(Items listed in a dataset)

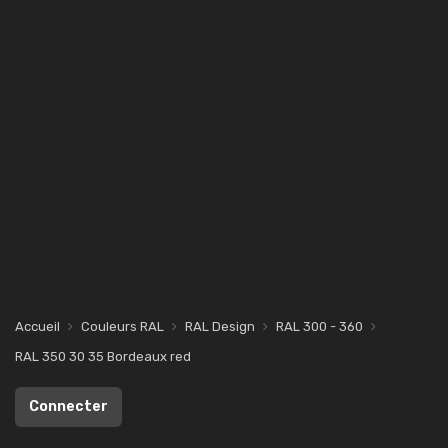
Accueil
Couleurs RAL
RAL Design
RAL 300 - 360
RAL 350 30 35 Bordeaux red
Connecter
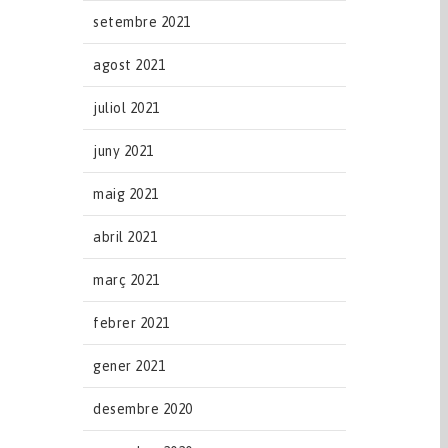
setembre 2021
agost 2021
juliol 2021
juny 2021
maig 2021
abril 2021
març 2021
febrer 2021
gener 2021
desembre 2020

• WHAT YOU WILL DO: What is needed is a word-for-word restatement of the entries, minus any pictures.

• RESULT FOR THIS TASK:
Accueil
Couleurs RAL
RAL Design
RAL 300 - 360
RAL 350 30 35 Bordeaux red
Connecter
setembre 2021
agost 2021
juliol 2021
juny 2021
maig 2021
abril 2021
març 2021
febrer 2021
gener 2021
desembre 2020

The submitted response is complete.